Democrats: The New Authoritarians

by Alex Gutentag Mar 29, 2022

After the election of Donald Trump in 2016, many Democratic voters felt baffled and betrayed. Pollsters and statisticians had predicted a decisive victory for Hillary Clinton, and her campaign had even attempted to elevate Trump because they thought he was the easiest candidate for her to beat. Conveniently, the Russian collusion narrative and allegations of white supremacy allowed the Democratic National Committee, the Clinton campaign, and the media to avoid asking themselves how they had made such an enormous miscalculation.

In reality, their inability to predict or understand Trump’s appeal to voters was symptomatic of a class stratification that had been building for decades. From the 1970s until the 2008 financial crash, only the top 20% of the country saw its real income steadily grow while the real income of the bottom 80% stagnated. This top 20% consisted largely of affluent college-educated professionals who migrated to the Democratic Party, while large segments of the working class left it. In 1960, Democratic President John F. Kennedy lost the votes of white college graduates, but he won the support of white voters without a college degree by a 2-to-1 margin. For Joe Biden, the results were the exact opposite. In 1992, almost 60% of Bill Clinton’s supporters were whites without a degree, but the same was true of only 27% of Biden voters. By 2018 the top 10 wealthiest congressional districts were all held by Democrats.

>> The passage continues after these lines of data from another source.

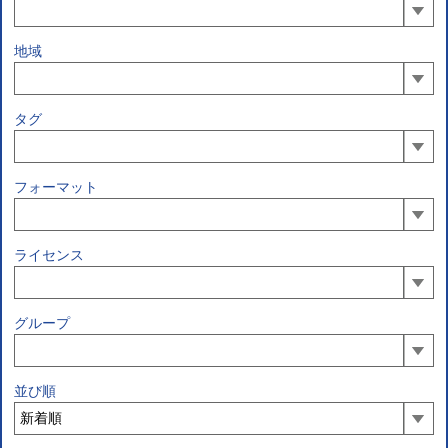
地域
タグ
フォーマット
ライセンス
グループ
並び順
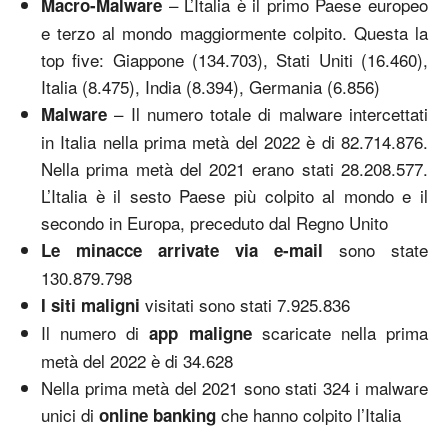
– L’Italia è il primo Paese europeo
Macro-Malware
e terzo al mondo maggiormente colpito. Questa la
top five: Giappone (134.703), Stati Uniti (16.460),
Italia (8.475), India (8.394), Germania (6.856)
– Il numero totale di malware intercettati
Malware
in Italia nella prima metà del 2022 è di 82.714.876.
Nella prima metà del 2021 erano stati 28.208.577.
L’Italia è il sesto Paese più colpito al mondo e il
secondo in Europa, preceduto dal Regno Unito
sono state
Le minacce arrivate via e-mail
130.879.798
visitati sono stati 7.925.836
I siti maligni
Il numero di
scaricate nella prima
app maligne
metà del 2022 è di 34.628
Nella prima metà del 2021 sono stati 324 i malware
unici di
che hanno colpito l’Italia
online banking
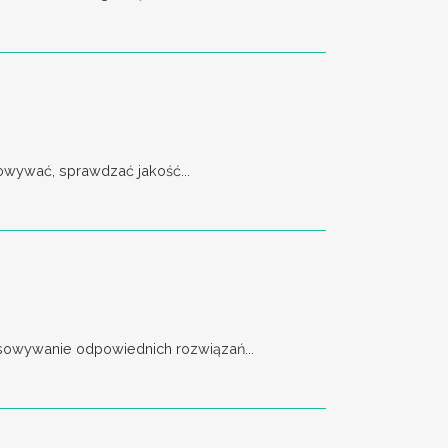
owywać, sprawdzać jakość...
asowywanie odpowiednich rozwiązań...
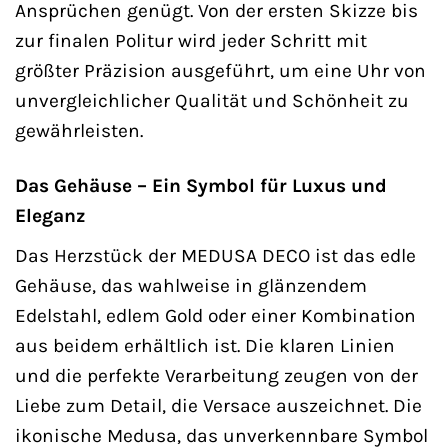
Ansprüchen genügt. Von der ersten Skizze bis
zur finalen Politur wird jeder Schritt mit
größter Präzision ausgeführt, um eine Uhr von
unvergleichlicher Qualität und Schönheit zu
gewährleisten.
Das Gehäuse – Ein Symbol für Luxus und
Eleganz
Das Herzstück der MEDUSA DECO ist das edle
Gehäuse, das wahlweise in glänzendem
Edelstahl, edlem Gold oder einer Kombination
aus beidem erhältlich ist. Die klaren Linien
und die perfekte Verarbeitung zeugen von der
Liebe zum Detail, die Versace auszeichnet. Die
ikonische Medusa, das unverkennbare Symbol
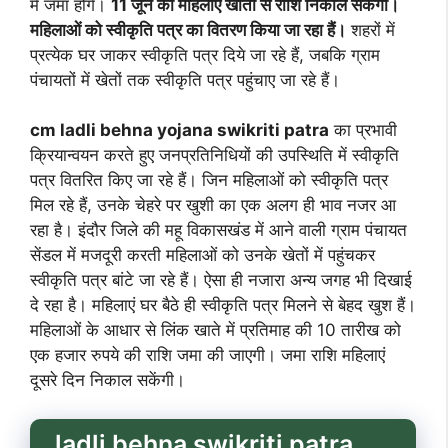
में जमा होगें।
11 जून को महिलाएं खातों से राशि निकाल सकेंगी।
महिलाओं को स्वीकृति पत्र का वितरण किया जा रहा हैं।
शहरों में
प्रत्येक घर जाकर स्वीकृति पत्र दिये जा रहे हैं, जबकि ग्राम
पंचायतों में खेतों तक स्वीकृति पत्र पहुंचाए जा रहे हैं।
cm ladli behna yojana swikriti patra
का प्रभावी
क्रियान्वयन करते हुए जनप्रतिनिधियों की उपस्थिति में स्वीकृति
पत्र वितरित किए जा रहे हैं। जिन महिलाओं को स्वीकृति पत्र
मिल रहे हैं, उनके चेहरे पर खुशी का एक अलग ही भाव नजर आ
रहा है। इंदौर जिले की महू विकासखंड में आने वाली ग्राम पंचायत
सेंडल में मजदूरी करती महिलाओं को उनके खेतों में पहुंचकर
स्वीकृति पत्र बांटे जा रहे हैं। ऐसा ही नजारा अन्य जगह भी दिखाई
दे रहा है। महिलाएं घर बैठे ही स्वीकृति पत्र मिलने से बेहद खुश हैं।
महिलाओं के आधार से लिंक खाते में प्रतिमाह की 10 तारीख को
एक हजार रुपये की राशि जमा की जाएगी। जमा राशि महिलाएं
दूसरे दिन निकाल सकेंगी।
ladli behna swikriti patra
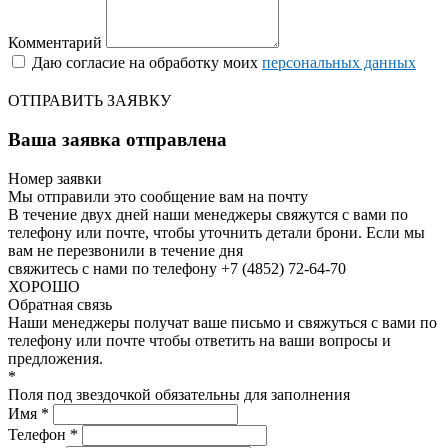
Комментарий
Даю согласие на обработку моих
персональных данных
ОТПРАВИТЬ ЗАЯВКУ
Ваша заявка отправлена
Номер заявки
Мы отправили это сообщение вам на почту
В течение двух дней наши менеджеры свяжутся с вами по
телефону или почте, чтобы уточнить детали брони.
Если мы
вам не перезвонили в течение дня
свяжитесь с нами по телефону +7 (4852) 72-64-70
ХОРОШО
Обратная связь
Наши менеджеры получат ваше письмо и свяжуться с вами по
телефону или почте чтобы ответить на ваши вопросы и
предложения.
*
Поля под звездочкой обязательны для заполнения
Имя *
Телефон *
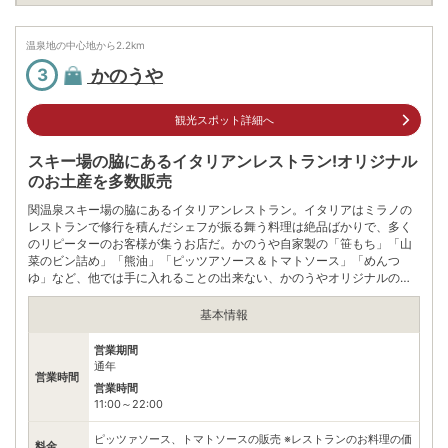
※ 掲載情報は変更になる場合があります。最新の内容はご利用前にご自身でお
問合せください。
温泉地の中心地から
2.2
km
※ 料金情報は税込・税抜表記が混ざっております。正しい金額はご利用前にご
かのうや
3
自身でお問合せください。
観光スポット詳細へ
スキー場の脇にあるイタリアンレストラン!オリジナル
のお土産を多数販売
関温泉スキー場の脇にあるイタリアンレストラン。イタリアはミラノの
レストランで修行を積んだシェフが振る舞う料理は絶品ばかりで、多く
のリピーターのお客様が集うお店だ。かのうや自家製の「笹もち」「山
菜のビン詰め」「熊油」「ピッツアソース＆トマトソース」「めんつ
ゆ」など、他では手に入れることの出来ない、かのうやオリジナルのお
土産を多数販売している。
基本情報
営業期間
通年
営業時間
営業時間
11:00～22:00
ピッツァソース、トマトソースの販売 ※レストランのお料理の価
料金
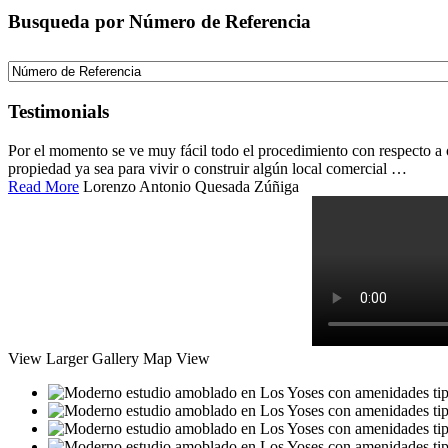
Busqueda por Número de Referencia
Testimonials
Por el momento se ve muy fácil todo el procedimiento con respecto a
propiedad ya sea para vivir o construir algún local comercial …
Read More
Lorenzo Antonio Quesada Zúñiga
View Larger
Gallery
Map View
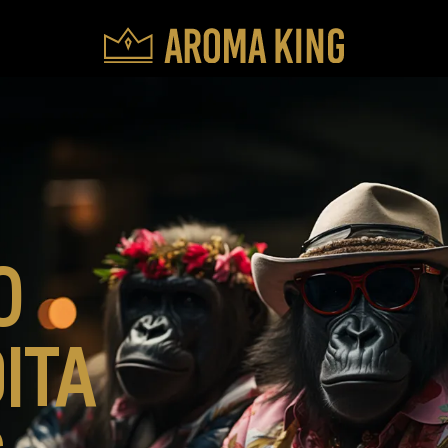
O
ITA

The Democratic Party’s elitism problem corresponds to a long-standing trend among liberal professionals. For decades, they have been waging a thinly veiled class war against their perceived inferiors, which Christopher Lasch described in his 1994 book Revolt of the Elites and the Betrayal of Democracy. One of Lasch’s central arguments was that managerial elites had abandoned public debate and their basic obligations to the majority. The economic divide between the Democrat-affiliated upper-middle class and the rest of the country has produced a highly insular intelligentsia increasingly disconnected from reality and aligned with corporate interests.

While the GOP was once considered to be the party of big business, the country’s top billionaire megadonors are split between Democrats and Republicans, and Democrats equal or outpace Republicans in donations from pharmaceutical companies, the tech sector, and Wall Street. The alliance between Democrat-led causes and corporate executives is sometimes portrayed as necessary for holding off an insurrectionist, anti-democratic threat from the right. However, it is this very alliance that has produced highly centralized government and corporate control while curbing free expression and open discourse.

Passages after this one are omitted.